» **WHAT IS REQUIRED**
When the line with "Templates for Proof of Residency Letter" appears below, start repeating lines exactly, and keep going through the line with "Letter Templates and"; add nothing outside that span.

» **SUPPLIED DATA**
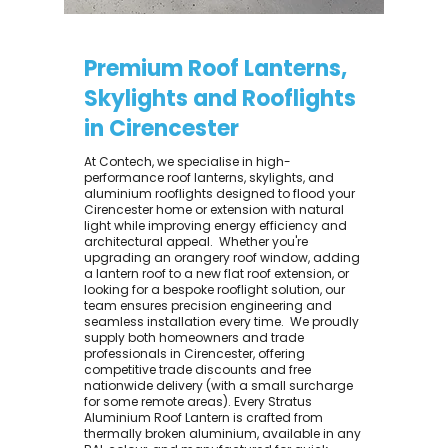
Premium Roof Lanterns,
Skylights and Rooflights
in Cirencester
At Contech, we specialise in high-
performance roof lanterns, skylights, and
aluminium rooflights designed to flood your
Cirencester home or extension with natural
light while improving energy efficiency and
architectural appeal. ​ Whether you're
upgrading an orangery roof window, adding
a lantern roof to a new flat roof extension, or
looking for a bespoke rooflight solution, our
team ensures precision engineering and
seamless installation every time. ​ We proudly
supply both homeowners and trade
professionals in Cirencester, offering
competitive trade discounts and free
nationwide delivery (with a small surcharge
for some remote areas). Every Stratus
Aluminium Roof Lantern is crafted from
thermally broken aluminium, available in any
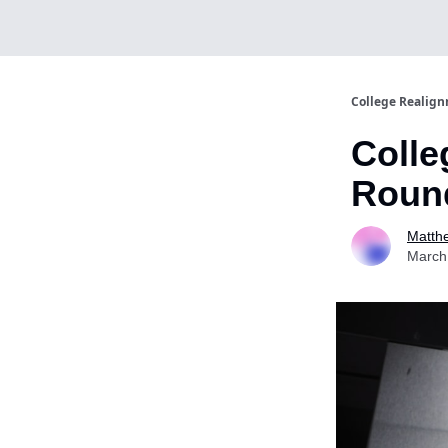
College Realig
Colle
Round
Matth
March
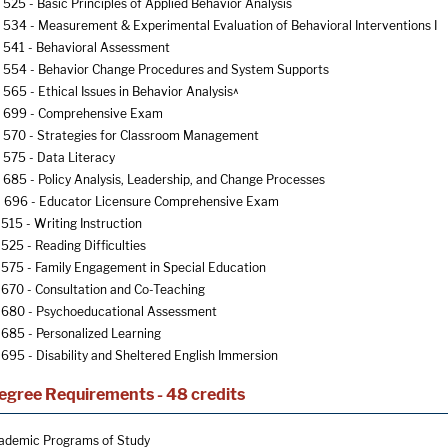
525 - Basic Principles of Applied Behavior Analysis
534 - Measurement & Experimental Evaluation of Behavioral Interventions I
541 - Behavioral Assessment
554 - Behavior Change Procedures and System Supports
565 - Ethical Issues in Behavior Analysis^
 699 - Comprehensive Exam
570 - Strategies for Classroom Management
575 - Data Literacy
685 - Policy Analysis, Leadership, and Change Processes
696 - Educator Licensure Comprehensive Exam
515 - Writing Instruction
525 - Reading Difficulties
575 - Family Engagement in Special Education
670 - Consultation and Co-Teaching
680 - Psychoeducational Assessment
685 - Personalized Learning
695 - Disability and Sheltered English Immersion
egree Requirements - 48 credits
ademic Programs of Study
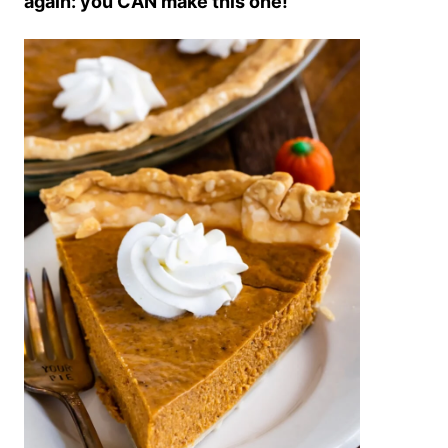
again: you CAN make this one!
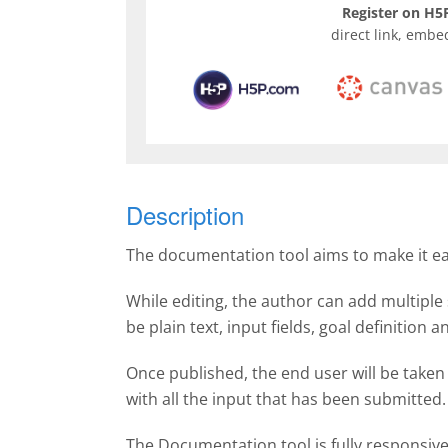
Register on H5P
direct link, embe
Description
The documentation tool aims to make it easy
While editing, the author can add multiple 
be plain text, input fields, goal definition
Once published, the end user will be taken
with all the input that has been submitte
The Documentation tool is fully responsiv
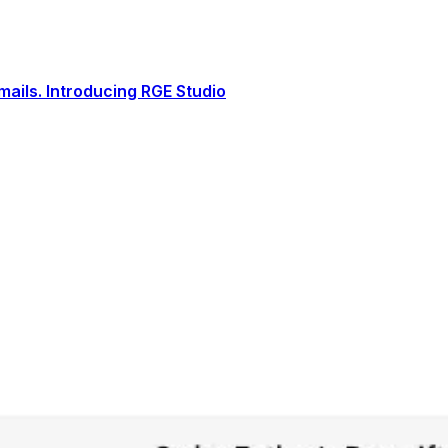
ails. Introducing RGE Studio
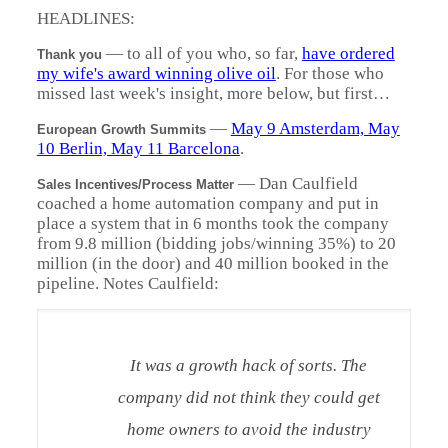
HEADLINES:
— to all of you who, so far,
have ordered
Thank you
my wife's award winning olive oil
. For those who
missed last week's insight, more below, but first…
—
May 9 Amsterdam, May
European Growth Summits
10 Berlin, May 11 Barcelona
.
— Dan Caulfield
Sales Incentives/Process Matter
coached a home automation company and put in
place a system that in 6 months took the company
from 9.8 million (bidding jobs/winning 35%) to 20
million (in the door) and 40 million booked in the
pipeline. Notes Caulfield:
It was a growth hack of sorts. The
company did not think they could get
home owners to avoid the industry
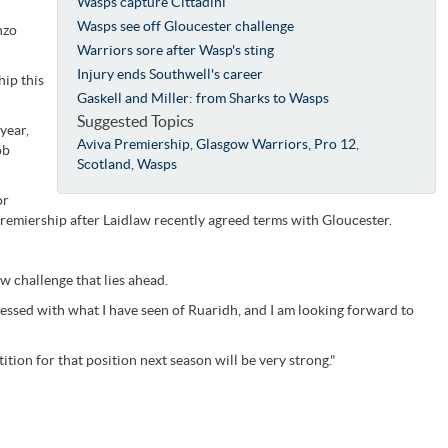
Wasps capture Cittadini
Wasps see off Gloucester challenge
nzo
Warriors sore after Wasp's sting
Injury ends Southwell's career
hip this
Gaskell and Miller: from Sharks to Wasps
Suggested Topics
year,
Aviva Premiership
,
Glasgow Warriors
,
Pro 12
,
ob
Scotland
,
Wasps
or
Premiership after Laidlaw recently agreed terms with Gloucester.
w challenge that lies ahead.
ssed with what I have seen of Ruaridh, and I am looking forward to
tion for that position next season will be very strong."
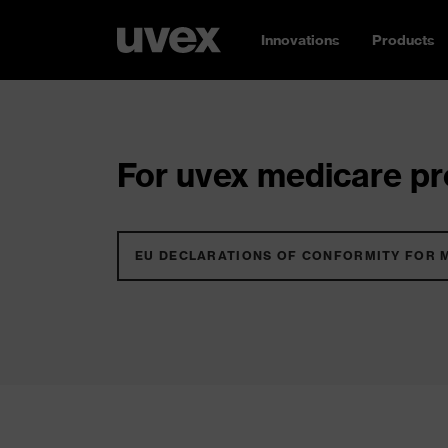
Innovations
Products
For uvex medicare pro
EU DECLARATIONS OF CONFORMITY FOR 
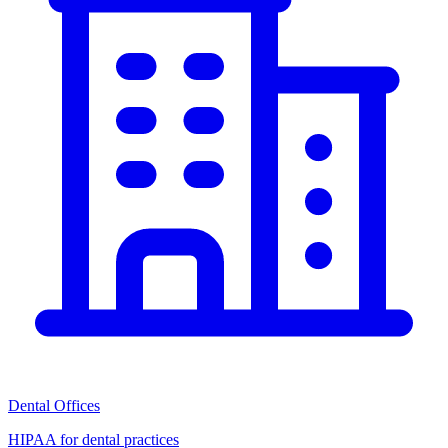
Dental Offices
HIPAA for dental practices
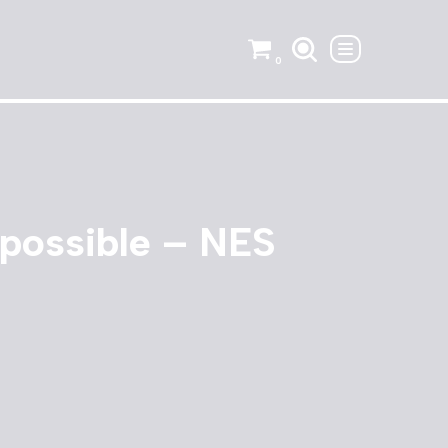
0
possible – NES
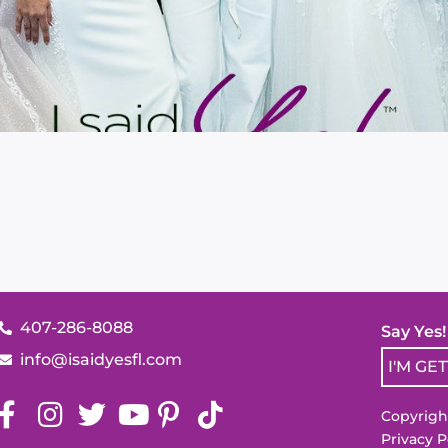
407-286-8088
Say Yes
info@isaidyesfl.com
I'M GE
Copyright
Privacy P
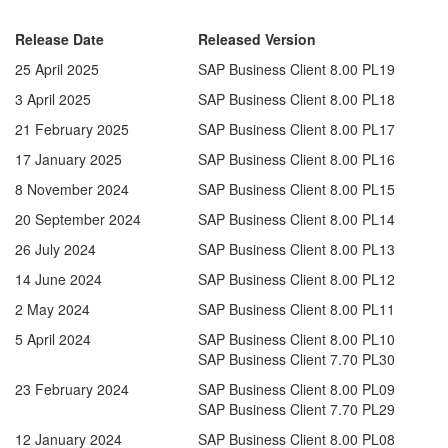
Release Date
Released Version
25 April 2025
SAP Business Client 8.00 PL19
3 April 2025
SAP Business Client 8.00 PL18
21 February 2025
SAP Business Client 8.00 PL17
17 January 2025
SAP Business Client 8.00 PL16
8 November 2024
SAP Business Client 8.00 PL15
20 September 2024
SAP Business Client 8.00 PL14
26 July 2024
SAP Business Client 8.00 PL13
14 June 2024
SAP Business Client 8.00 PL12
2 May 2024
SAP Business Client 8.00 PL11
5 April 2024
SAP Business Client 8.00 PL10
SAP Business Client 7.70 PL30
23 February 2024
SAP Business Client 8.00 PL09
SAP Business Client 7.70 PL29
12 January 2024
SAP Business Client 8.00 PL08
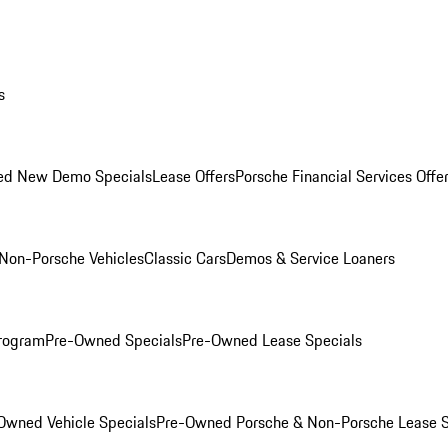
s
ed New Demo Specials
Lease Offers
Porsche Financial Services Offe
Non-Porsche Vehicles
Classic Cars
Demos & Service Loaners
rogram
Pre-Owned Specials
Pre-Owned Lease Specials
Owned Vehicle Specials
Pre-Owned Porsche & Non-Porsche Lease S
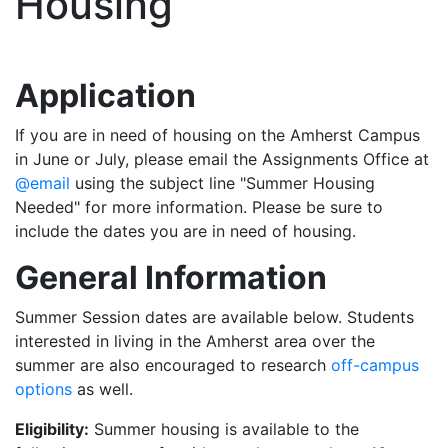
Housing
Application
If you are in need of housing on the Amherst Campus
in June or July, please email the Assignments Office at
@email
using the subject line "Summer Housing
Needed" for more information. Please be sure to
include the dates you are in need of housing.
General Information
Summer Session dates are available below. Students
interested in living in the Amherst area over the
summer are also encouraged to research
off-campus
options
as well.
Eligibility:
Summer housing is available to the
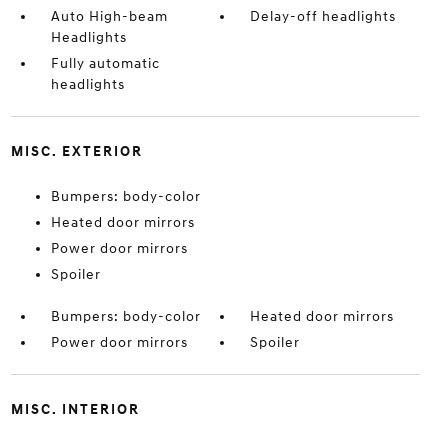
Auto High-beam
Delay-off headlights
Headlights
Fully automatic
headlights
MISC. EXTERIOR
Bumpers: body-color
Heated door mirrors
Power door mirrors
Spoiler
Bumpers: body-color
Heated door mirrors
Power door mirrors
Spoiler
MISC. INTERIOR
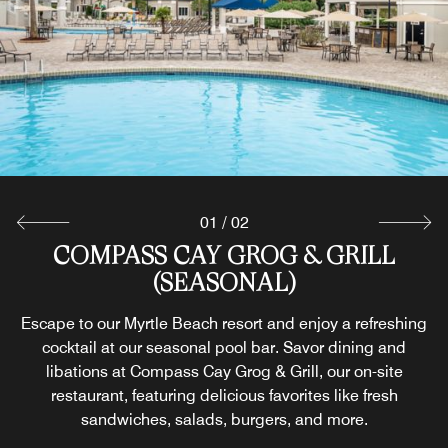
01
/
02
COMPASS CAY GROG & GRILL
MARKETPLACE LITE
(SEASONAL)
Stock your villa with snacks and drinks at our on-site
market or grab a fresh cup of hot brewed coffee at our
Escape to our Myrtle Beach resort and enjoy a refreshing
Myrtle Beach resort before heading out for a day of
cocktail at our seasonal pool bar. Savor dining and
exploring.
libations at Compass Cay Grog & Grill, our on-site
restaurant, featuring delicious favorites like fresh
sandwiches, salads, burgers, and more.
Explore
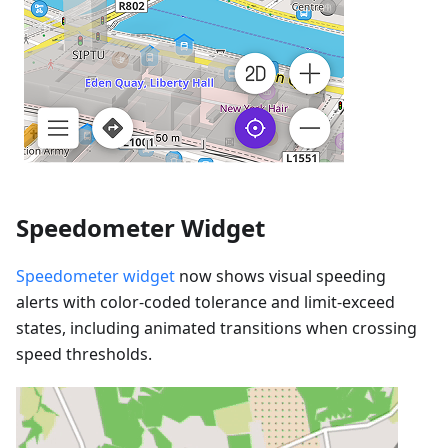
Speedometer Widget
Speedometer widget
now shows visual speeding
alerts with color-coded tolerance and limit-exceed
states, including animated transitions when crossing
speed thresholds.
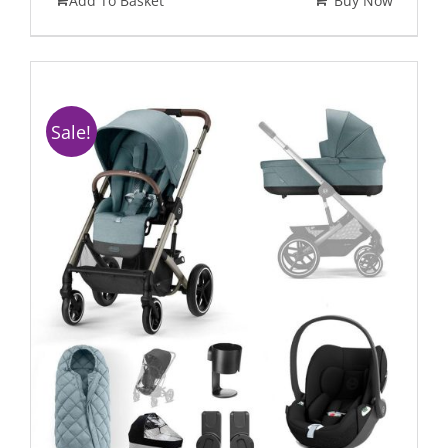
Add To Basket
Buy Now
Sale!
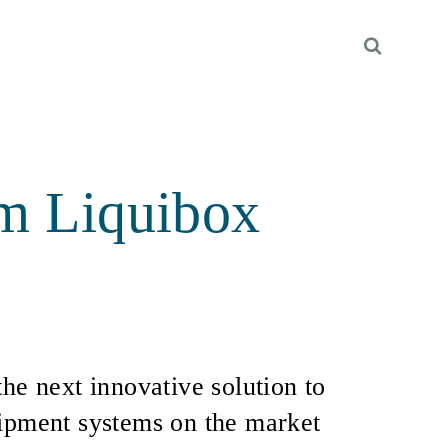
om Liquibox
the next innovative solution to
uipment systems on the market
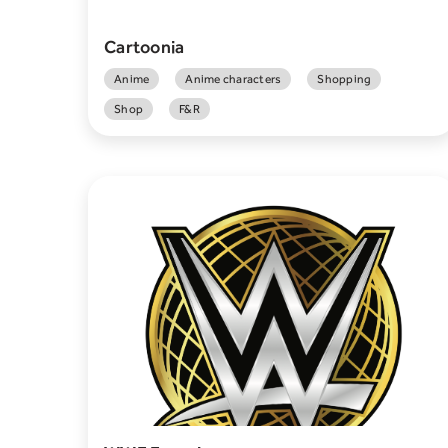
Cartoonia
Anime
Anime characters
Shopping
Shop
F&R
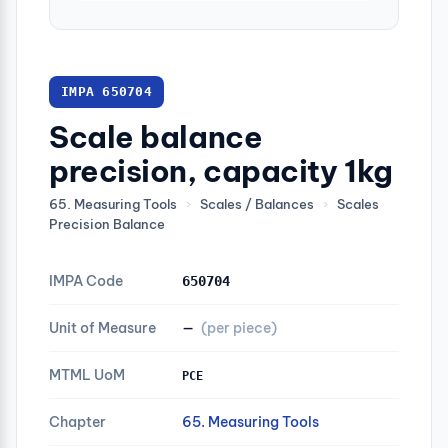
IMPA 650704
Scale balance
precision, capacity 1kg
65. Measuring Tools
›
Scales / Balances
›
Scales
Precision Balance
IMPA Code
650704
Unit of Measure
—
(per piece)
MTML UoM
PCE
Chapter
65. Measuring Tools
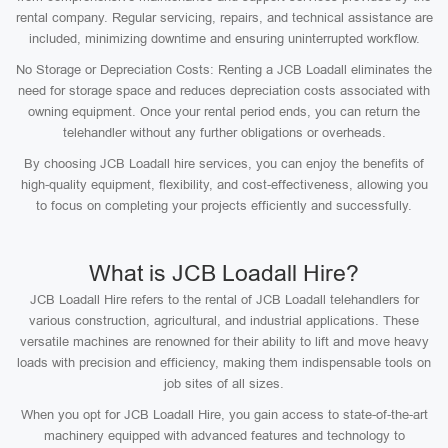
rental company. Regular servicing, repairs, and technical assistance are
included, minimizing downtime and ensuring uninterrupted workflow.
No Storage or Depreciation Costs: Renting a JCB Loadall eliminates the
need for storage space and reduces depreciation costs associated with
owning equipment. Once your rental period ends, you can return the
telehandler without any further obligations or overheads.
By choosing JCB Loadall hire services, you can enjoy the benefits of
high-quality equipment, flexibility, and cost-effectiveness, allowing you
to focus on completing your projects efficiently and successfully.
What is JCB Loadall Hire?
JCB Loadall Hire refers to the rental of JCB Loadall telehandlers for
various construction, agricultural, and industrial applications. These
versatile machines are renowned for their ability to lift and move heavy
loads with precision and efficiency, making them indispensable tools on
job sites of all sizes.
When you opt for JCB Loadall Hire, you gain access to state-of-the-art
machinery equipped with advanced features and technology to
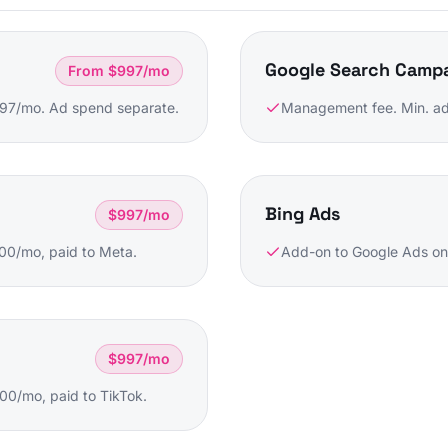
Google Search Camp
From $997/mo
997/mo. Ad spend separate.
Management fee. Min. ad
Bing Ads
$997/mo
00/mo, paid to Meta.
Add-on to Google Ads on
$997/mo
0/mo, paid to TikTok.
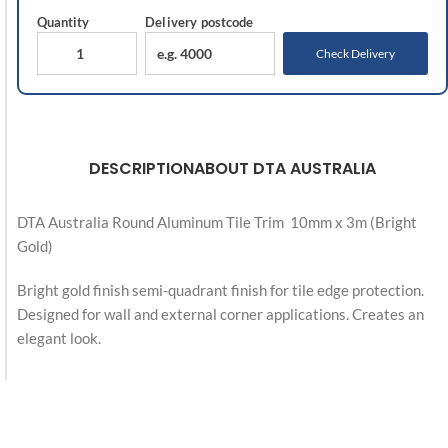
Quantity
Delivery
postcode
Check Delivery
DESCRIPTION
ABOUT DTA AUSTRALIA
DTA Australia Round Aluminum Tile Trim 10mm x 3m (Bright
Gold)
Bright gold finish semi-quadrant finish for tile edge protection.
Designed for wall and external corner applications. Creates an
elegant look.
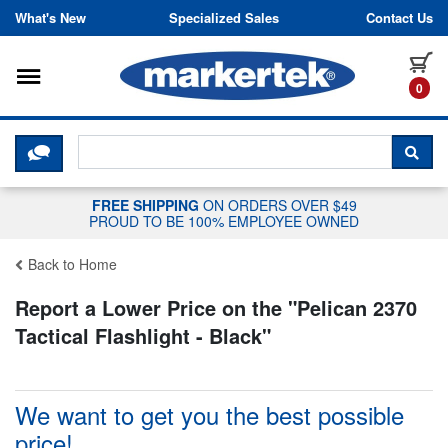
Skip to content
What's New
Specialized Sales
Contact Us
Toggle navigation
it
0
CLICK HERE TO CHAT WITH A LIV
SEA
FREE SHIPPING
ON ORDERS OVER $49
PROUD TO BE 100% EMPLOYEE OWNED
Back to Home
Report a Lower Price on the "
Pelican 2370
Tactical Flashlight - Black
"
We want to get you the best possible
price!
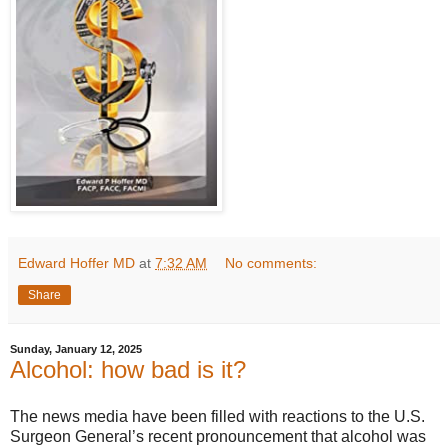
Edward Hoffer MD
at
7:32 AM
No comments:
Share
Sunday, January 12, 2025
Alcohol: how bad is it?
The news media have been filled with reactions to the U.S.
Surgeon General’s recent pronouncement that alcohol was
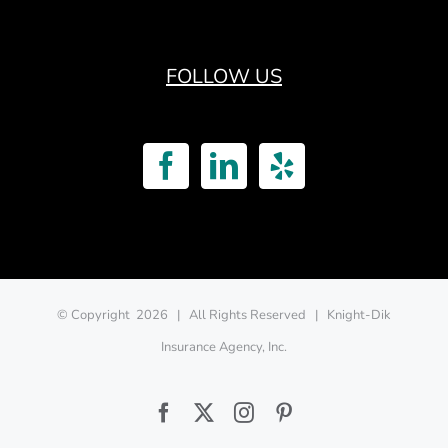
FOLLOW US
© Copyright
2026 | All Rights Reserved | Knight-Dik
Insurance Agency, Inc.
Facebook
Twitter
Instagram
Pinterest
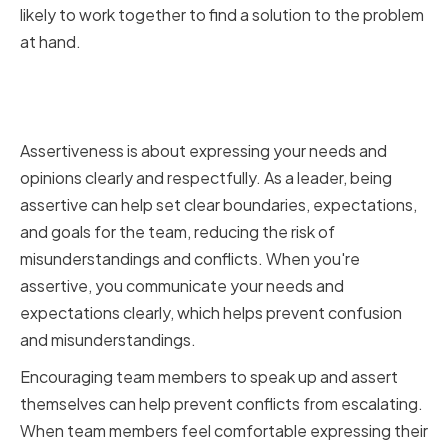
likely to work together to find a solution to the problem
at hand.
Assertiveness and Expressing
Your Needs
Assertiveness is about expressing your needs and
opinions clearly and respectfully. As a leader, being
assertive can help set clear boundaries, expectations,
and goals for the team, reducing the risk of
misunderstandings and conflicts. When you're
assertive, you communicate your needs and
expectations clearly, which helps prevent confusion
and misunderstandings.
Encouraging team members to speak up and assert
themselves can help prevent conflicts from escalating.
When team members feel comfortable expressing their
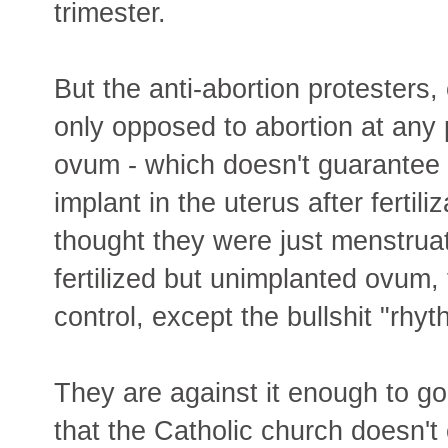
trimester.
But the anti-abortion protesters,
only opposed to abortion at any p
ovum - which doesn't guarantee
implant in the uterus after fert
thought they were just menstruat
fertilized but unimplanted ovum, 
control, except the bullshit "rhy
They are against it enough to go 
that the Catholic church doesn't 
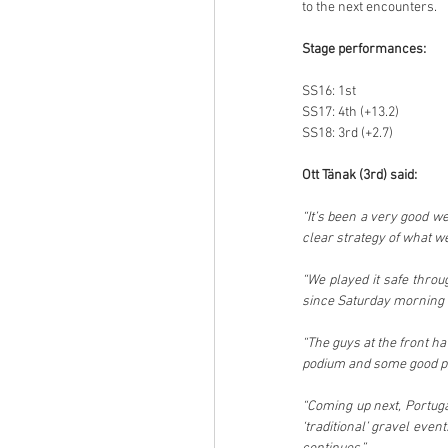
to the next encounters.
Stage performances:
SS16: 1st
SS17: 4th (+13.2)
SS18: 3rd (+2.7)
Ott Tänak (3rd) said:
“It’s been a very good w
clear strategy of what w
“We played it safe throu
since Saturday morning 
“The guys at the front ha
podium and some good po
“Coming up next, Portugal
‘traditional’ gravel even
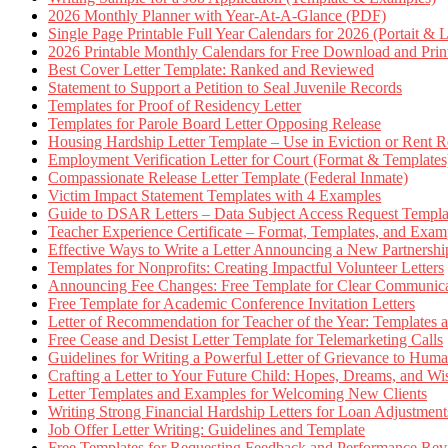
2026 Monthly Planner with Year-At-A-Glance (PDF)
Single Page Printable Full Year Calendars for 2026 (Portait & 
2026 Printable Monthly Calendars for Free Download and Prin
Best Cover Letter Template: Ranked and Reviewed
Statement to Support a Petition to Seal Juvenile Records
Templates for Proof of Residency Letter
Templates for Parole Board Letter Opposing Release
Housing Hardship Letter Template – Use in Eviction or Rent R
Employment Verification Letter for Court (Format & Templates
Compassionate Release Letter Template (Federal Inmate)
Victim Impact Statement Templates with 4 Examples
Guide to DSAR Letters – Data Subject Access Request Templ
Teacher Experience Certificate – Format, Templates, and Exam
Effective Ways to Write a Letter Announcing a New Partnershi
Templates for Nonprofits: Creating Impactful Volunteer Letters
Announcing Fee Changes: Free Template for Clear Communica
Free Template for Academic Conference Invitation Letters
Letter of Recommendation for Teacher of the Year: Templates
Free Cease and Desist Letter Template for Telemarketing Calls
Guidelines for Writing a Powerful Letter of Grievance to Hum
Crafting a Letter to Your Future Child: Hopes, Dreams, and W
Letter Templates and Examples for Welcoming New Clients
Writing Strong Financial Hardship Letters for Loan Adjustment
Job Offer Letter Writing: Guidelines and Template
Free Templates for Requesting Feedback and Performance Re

» **REPLY TO THE TASK**
Templates for Proof of Residency Letter
Templates for Parole Board Letter Opposing Release
Housing Hardship Letter Template – Use in Eviction or Rent R
Employment Verification Letter for Court (Format & Templates
Compassionate Release Letter Template (Federal Inmate)
Victim Impact Statement Templates with 4 Examples
Guide to DSAR Letters – Data Subject Access Request Templ
Teacher Experience Certificate – Format, Templates, and Exam
Effective Ways to Write a Letter Announcing a New Partnershi
Templates for Nonprofits: Creating Impactful Volunteer Letters
Announcing Fee Changes: Free Template for Clear Communica
Free Template for Academic Conference Invitation Letters
Letter of Recommendation for Teacher of the Year: Templates
Free Cease and Desist Letter Template for Telemarketing Calls
Guidelines for Writing a Powerful Letter of Grievance to Hum
Crafting a Letter to Your Future Child: Hopes, Dreams, and W
Letter Templates and Examples for Welcoming New Clients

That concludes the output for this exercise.